Sometimes its 2am and you get the urge to drive, and just drive until you’re as physically lost as you feel.
I used to think that being lost meant that it wasn’t worth being found. That if you didn’t know exactly what you were doing, or where you were going, or even what was best for you — then it wasn’t worth trying.
Being lost was the last thing I wanted, those around me were well on their way to achieving a life they already had planned, getting into pre-med courses at great universities, getting into international exchange programs, moving in with their partners, setting up businesses, even having kids. Then here was little old I, two years younger than everyone else in my year, with no idea what I wanted. That lost feeling ate at me to a point where I didn’t even feel like me, let alone a me who was on their way to achieving life goals.

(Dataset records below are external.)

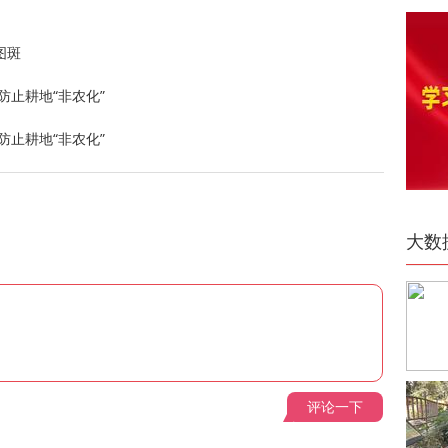
图斑
防止耕地“非农化”
防止耕地“非农化”
大数
评论一下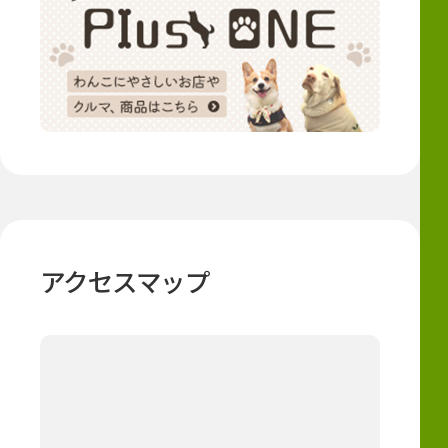
アクセスマップ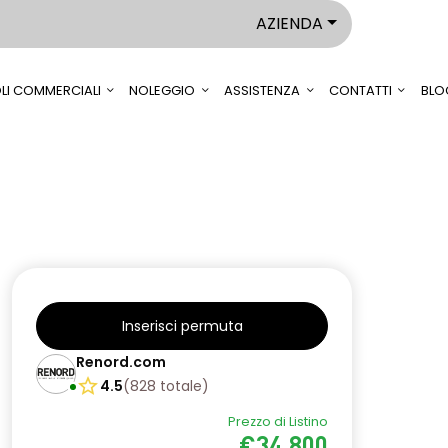
AZIENDA
LI COMMERCIALI
NOLEGGIO
ASSISTENZA
CONTATTI
BLO
Inserisci permuta
Renord.com
4.5
(
828
totale
)
Prezzo di Listino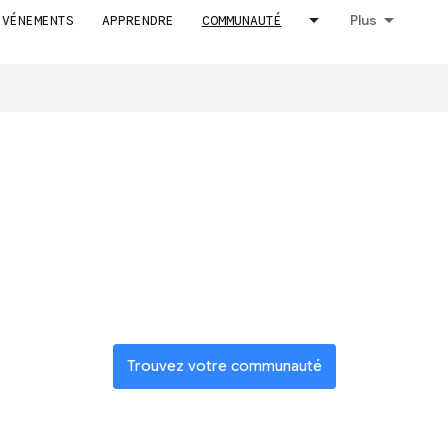
Plus
ÉVÉNEMENTS
APPRENDRE
COMMUNAUTÉ
duire le contenu dans votre langue préférée. Les traductions généré
joignez un rés
dial d'innovat
Trouvez votre communauté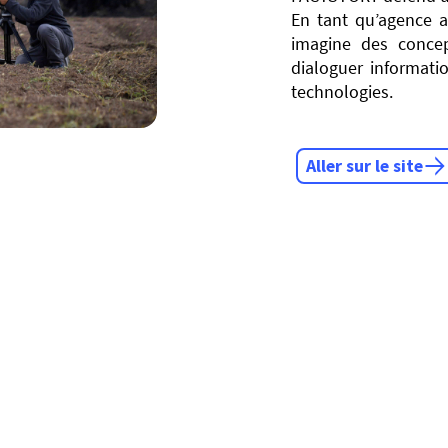
En tant qu’agence a
imagine des concep
dialoguer informatio
technologies.
Aller sur le site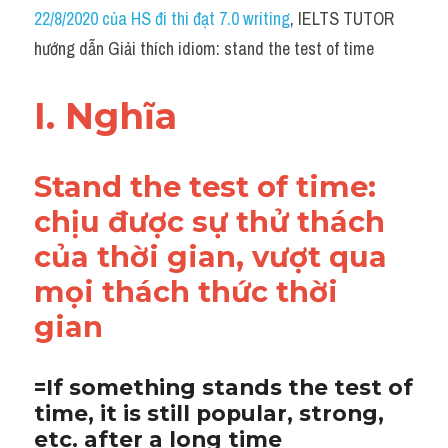
Idiom
22/8/2020 của HS đi thi đạt 7.0 writing
, IELTS TUTOR 
hướng dẫn Giải thích idiom: stand the test of time
Grammar
Collocation
I. Nghĩa 
Word form
Stand the test of time: 
Cách dùng từ
chịu được sự thử thách 
Phân biệt từ
của thời gian, vượt qua 
Đề thi thật Task 2
mọi thách thức thời 
gian 
Speaking
Writing
=If something stands the test of 
time, it is still popular, strong, 
Reading
etc. after a long time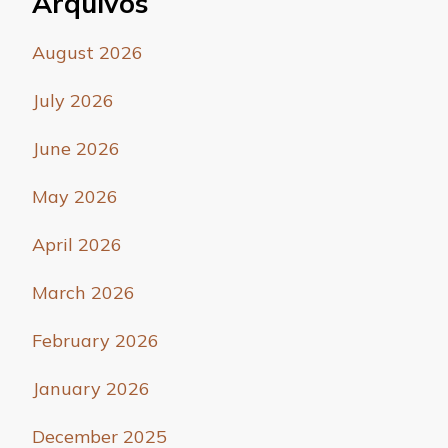
Arquivos
August 2026
July 2026
June 2026
May 2026
April 2026
March 2026
February 2026
January 2026
December 2025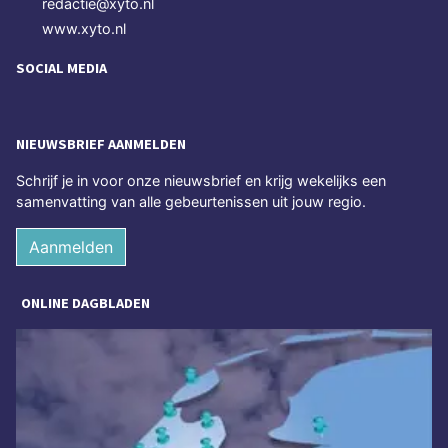
redactie@xyto.nl
www.xyto.nl
SOCIAL MEDIA
NIEUWSBRIEF AANMELDEN
Schrijf je in voor onze nieuwsbrief en krijg wekelijks een
samenvatting van alle gebeurtenissen uit jouw regio.
Aanmelden
ONLINE DAGBLADEN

Being lost lead to tears, screaming matches, therapy bills, anti-depressants, uneven serotonin levels, running away, failing school, and a whole lot of black clothes that showed the world just how angry I was. Oh, existential angst.
Four years later and I’m still lost.
But I live in a shiny new city. I discovered that studying at university isn’t where I want to be right now, and I’m still unsure of what I’m passionate about. And that’s okay.
We have two options when it comes to being confused about what we want from life: we can let it get to us, we can stress, and we can let it destroy any ability we had of even remotely working out our lives. Or, we can embrace it and learn in baby steps where we need, and want, to be.
I wish I were someone who knew exactly what they wanted from life and knew exactly how to get it. But I’m not, and I’m learning to embrace that. I’ll figure it out eventually. But for now, I’m driving at 2am.